Repeat these records exactly, pictures excluded.

RECORDS SUPPLIED Block Start

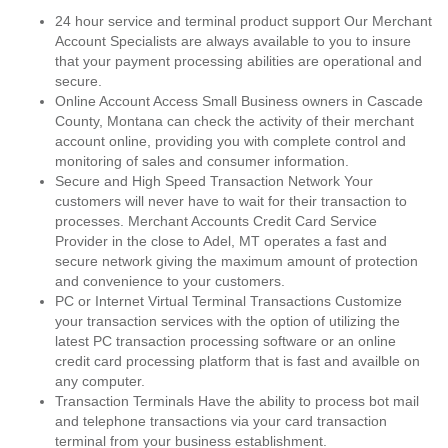
24 hour service and terminal product support Our Merchant
Account Specialists are always available to you to insure
that your payment processing abilities are operational and
secure.
Online Account Access Small Business owners in Cascade
County, Montana can check the activity of their merchant
account online, providing you with complete control and
monitoring of sales and consumer information.
Secure and High Speed Transaction Network Your
customers will never have to wait for their transaction to
processes. Merchant Accounts Credit Card Service
Provider in the close to Adel, MT operates a fast and
secure network giving the maximum amount of protection
and convenience to your customers.
PC or Internet Virtual Terminal Transactions Customize
your transaction services with the option of utilizing the
latest PC transaction processing software or an online
credit card processing platform that is fast and availble on
any computer.
Transaction Terminals Have the ability to process bot mail
and telephone transactions via your card transaction
terminal from your business establishment.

RECORDS SUPPLIED Block End

■ THE ANSWER:
24 hour service and terminal product support Our Merchant
Account Specialists are always available to you to insure
that your payment processing abilities are operational and
secure.
Online Account Access Small Business owners in Cascade
County, Montana can check the activity of their merchant
account online, providing you with complete control and
monitoring of sales and consumer information.
Secure and High Speed Transaction Network Your
customers will never have to wait for their transaction to
processes. Merchant Accounts Credit Card Service
Provider in the close to Adel, MT operates a fast and
secure network giving the maximum amount of protection
and convenience to your customers.
PC or Internet Virtual Terminal Transactions Customize
your transaction services with the option of utilizing the
latest PC transaction processing software or an online
credit card processing platform that is fast and availble on
any computer.
Transaction Terminals Have the ability to process bot mail
and telephone transactions via your card transaction
terminal from your business establishment.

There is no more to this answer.